All day. I close the window at night because even though we installed heavy duty pet screen, my brother thinks a coyote can break through it. I just ordered a window with a 6 1/2 x 6 1/2 opening so they can go out at night if they want. If a coyote got through the screen, it couldn't get into that opening. I am paranoid.


----------



## Blumpy710 (Feb 24, 2014)

This is their view from inside looking out.


----------



## burt (Jun 2, 2014)

Nice catio


----------



## 10cats2dogs (Jun 16, 2013)

Bllumpy,
This is Awesome! I bet they're happy!
Sharon


----------



## Blumpy710 (Feb 24, 2014)

They are so content and I do not have to worry about them going through another tough winter freezing in my garage.


----------



## evince (Mar 9, 2015)

Wow! Nice catio!  Looks really cozy inside, and best of both worlds, in and out


----------



## Mandy and Ellie (Oct 22, 2013)

Blumpy, that is SO amazing! Everything you've done for them is just incredible, they get to enjoy the outdoors but be safe in their catio.  

Did you build it yourself? Because that looks so well done, it looks like a little professional addition to your home! You guys with your amazing catios are giving me so much inspiration for when I buy my first home in a year or two. 
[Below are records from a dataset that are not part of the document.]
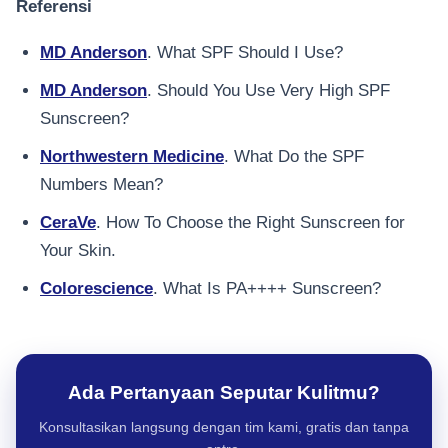
Referensi
MD Anderson
. What SPF Should I Use?
MD Anderson
. Should You Use Very High SPF
Sunscreen?
Northwestern Medicine
. What Do the SPF
Numbers Mean?
CeraVe
. How To Choose the Right Sunscreen for
Your Skin.
Colorescience
. What Is PA++++ Sunscreen?
Ada Pertanyaan Seputar Kulitmu?
Konsultasikan langsung dengan tim kami, gratis dan tanpa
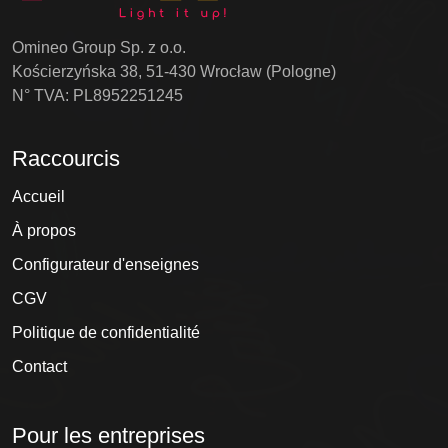
Omineo Group Sp. z o.o.
Kościerzyńska 38, 51-430 Wrocław (Pologne)
N° TVA: PL8952251245
Raccourcis
Accueil
À propos
Configurateur d'enseignes
CGV
Politique de confidentialité
Contact
Pour les entreprises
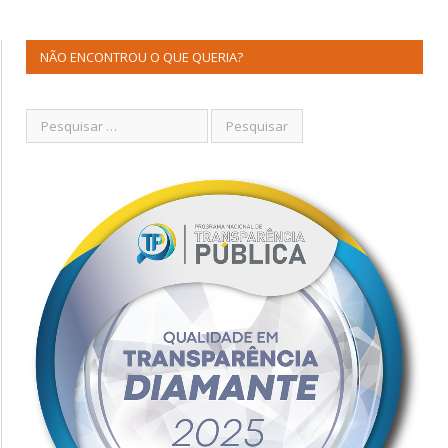
NÃO ENCONTROU O QUE QUERIA?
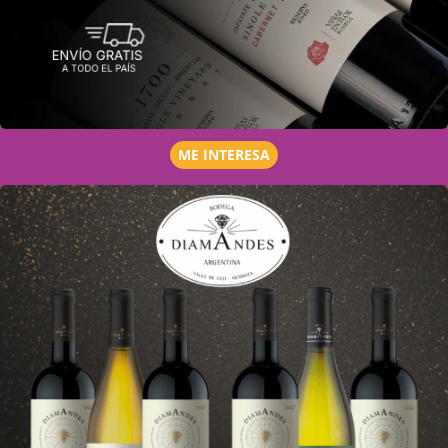
ME INTERESA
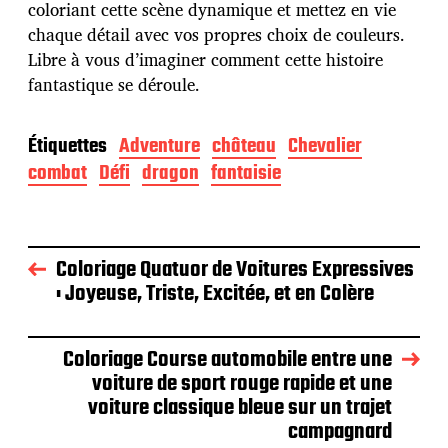
coloriant cette scène dynamique et mettez en vie
chaque détail avec vos propres choix de couleurs.
Libre à vous d’imaginer comment cette histoire
fantastique se déroule.
Étiquettes
Adventure
château
Chevalier
combat
Défi
dragon
fantaisie
Coloriage Quatuor de Voitures Expressives
: Joyeuse, Triste, Excitée, et en Colère
Coloriage Course automobile entre une
voiture de sport rouge rapide et une
voiture classique bleue sur un trajet
campagnard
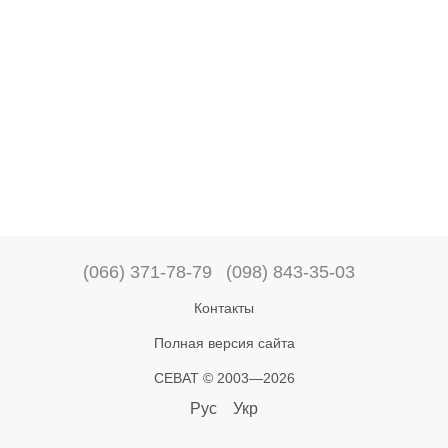
(066) 371-78-79
(098) 843-35-03
Контакты
Полная версия сайта
СЕВАТ © 2003—2026
Рус
Укр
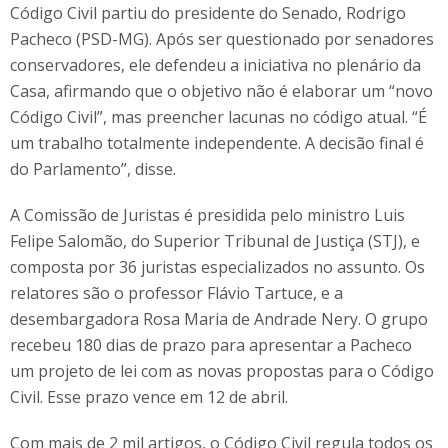
Código Civil partiu do presidente do Senado, Rodrigo
Pacheco (PSD-MG). Após ser questionado por senadores
conservadores, ele defendeu a iniciativa no plenário da
Casa, afirmando que o objetivo não é elaborar um “novo
Código Civil”, mas preencher lacunas no código atual. “É
um trabalho totalmente independente. A decisão final é
do Parlamento”, disse.
A Comissão de Juristas é presidida pelo ministro Luis
Felipe Salomão, do Superior Tribunal de Justiça (STJ), e
composta por 36 juristas especializados no assunto. Os
relatores são o professor Flávio Tartuce, e a
desembargadora Rosa Maria de Andrade Nery. O grupo
recebeu 180 dias de prazo para apresentar a Pacheco
um projeto de lei com as novas propostas para o Código
Civil. Esse prazo vence em 12 de abril.
Com mais de 2 mil artigos, o Código Civil regula todos os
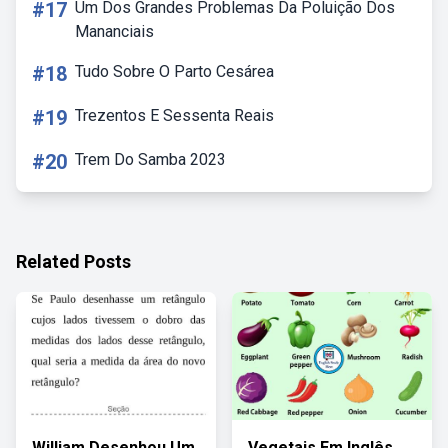
#17
Um Dos Grandes Problemas Da Poluição Dos
Mananciais
#18
Tudo Sobre O Parto Cesárea
#19
Trezentos E Sessenta Reais
#20
Trem Do Samba 2023
Related Posts
William Desenhou Um
Vegetais Em Inglês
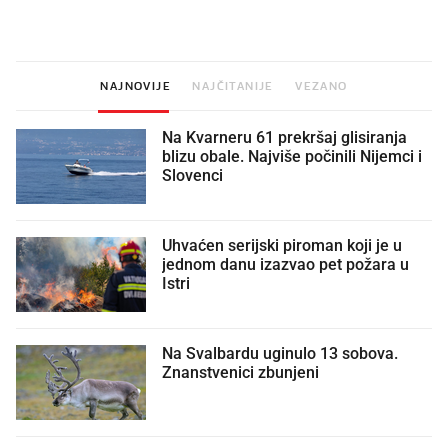
vjerovali"
NAJNOVIJE
NAJČITANIJE
VEZANO
Na Kvarneru 61 prekršaj glisiranja
blizu obale. Najviše počinili Nijemci i
Slovenci
Uhvaćen serijski piroman koji je u
jednom danu izazvao pet požara u
Istri
Na Svalbardu uginulo 13 sobova.
Znanstvenici zbunjeni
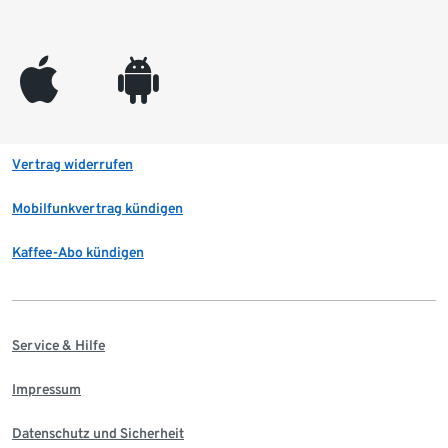
appleinc
android
Vertrag widerrufen
Mobilfunkvertrag kündigen
Kaffee-Abo kündigen
Service & Hilfe
Impressum
Datenschutz und Sicherheit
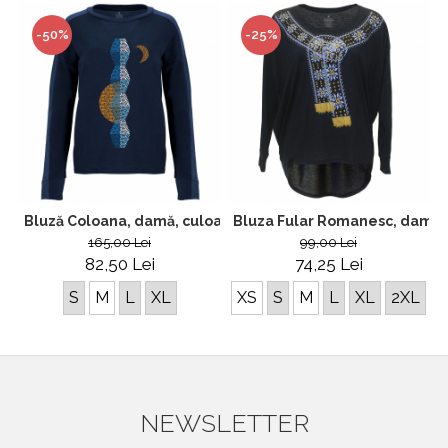
-50%
-25%
Bluză Coloana, damă, culoare bleumarin, CIR89
Bluza Fular Romanesc, damă, m
165,00 Lei
99,00 Lei
82,50 Lei
74,25 Lei
S
M
L
XL
XS
S
M
L
XL
2XL
NEWSLETTER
Also, I love the kitty on the left's markings! So cute!


----------



## Blumpy710 (Feb 24, 2014)

That is Dale. He is a sweet boy. 

I put the footings in which I bought at Home Depot. My nephew and I framed it then my brother helped with the screen and roof. It wasn't as difficult as I thought. I watched a lot of YouTube videos and just thought it through as I went. It's 4' x 8' which is the size of plywood so I didn't have to cut the floor. The roof is a bit bigger so there is a overhang for rain.


----------



## G-PEG123 (Feb 20, 2014)

Nice! Lucky kitties! I still haven't made a decision about a stroller. I'd like my cats to be able to go out somehow. Townhome living is restrictive.


----------



## DebS (Jun 14, 2015)

Omg! Love that nose!


----------



## Blumpy710 (Feb 24, 2014)

I tried the leash but that was a nightmare.


----------



## Maximus77 (Apr 7, 2014)

Wow, I love it! It looks very well built and secure, their own little clubhouse.


----------